I seemed to pass all the mile markers of pregnancy with relative ease, save for the back pain and vomiting. And then it hit me in the middle of the night as I got to 30 weeks:
Holy hell, I'm having another baby?! How on God's green Earth is that going to work?
They're not joking when they say that the sight of your firstborn makes your world stop spinning for a moment, and you truly think to yourself: I will never love another human being as much as I love you. So how is my numero uno guy going to deal with having a numero dos to contend with? Hell, how am I?
What happens now to my family of three that so easily revolves around our favorite little man? How is cuddling and dinnertime and bathtime and bedtime and every single moment in between going to possibly be balanced? How will life work? How will the distribution of love work?

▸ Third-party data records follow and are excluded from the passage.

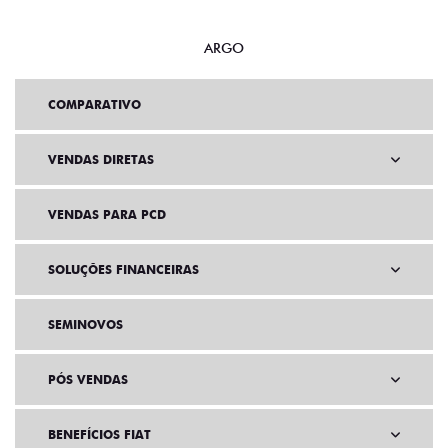
ARGO
COMPARATIVO
VENDAS DIRETAS
VENDAS PARA PCD
SOLUÇÕES FINANCEIRAS
SEMINOVOS
PÓS VENDAS
BENEFÍCIOS FIAT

I know what you're thinking, mamas of multiples: It just does. You just have to do it and your family will be filled with even more love and light than before. Fine, I totally buy that. But how?

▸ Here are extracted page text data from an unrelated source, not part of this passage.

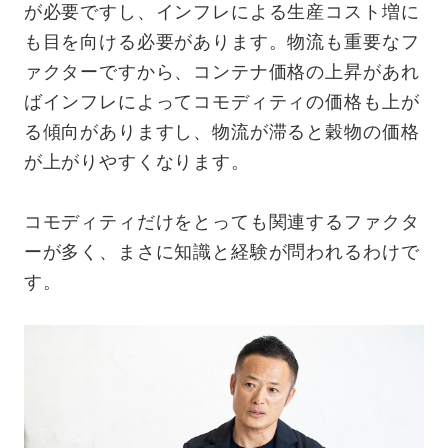
が必要ですし、インフレによる生産コスト増に
も目を向ける必要があります。物流も重要なフ
ァクターですから、コンテナ価格の上昇があれ
ばインフレによってコモディティの価格も上が
る傾向がありますし、物流が滞ると穀物の価格
が上がりやすくなります。
コモディティだけをとっても関連するファクタ
ーが多く、まさに知識と経験が問われるわけで
す。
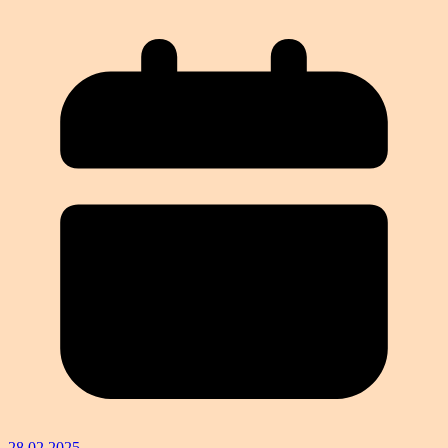
28.02.2025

I'm a logistics person. I'm not a "wait and see" kind of person. I need to know: How really does this work on a daily -- even hourly -- basis?
Will my firstborn -- the cliché holds true: my heart and soul -- hate his new brother? Will he resent me? Or will he step up to the plate and surprise us all (doubtful)? I know I planned this, but I'm still in shock over it.

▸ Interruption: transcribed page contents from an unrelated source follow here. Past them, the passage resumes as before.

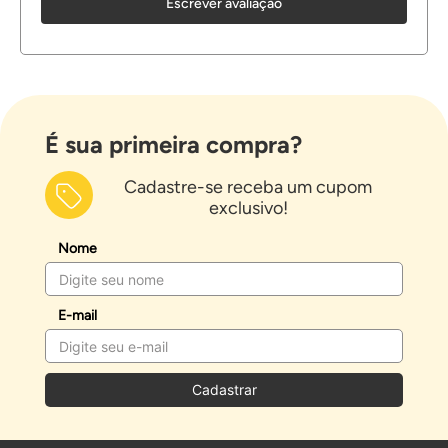
Escrever avaliação
É sua primeira compra?
Cadastre-se receba um cupom
exclusivo!
Nome
E-mail
Cadastrar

How will I be able to bond with both of my children equally, or is that a total pipe dream? How, as a working mother, will I get out of the house every day without feeling like I've left something major -- two things -- behind? While we're at it, how am I ever going to go to the bathroom again by myself? Just: HOW?
Again, I know what you're thinking: Humans have been doing this forever and they will continue doing it forever. I'm not the first person to have a second child, and I certainly won't be the last. But that doesn't mean I'm not totally freaking the f**k out. So let me dwell in my freaked-out-ness, mmkay?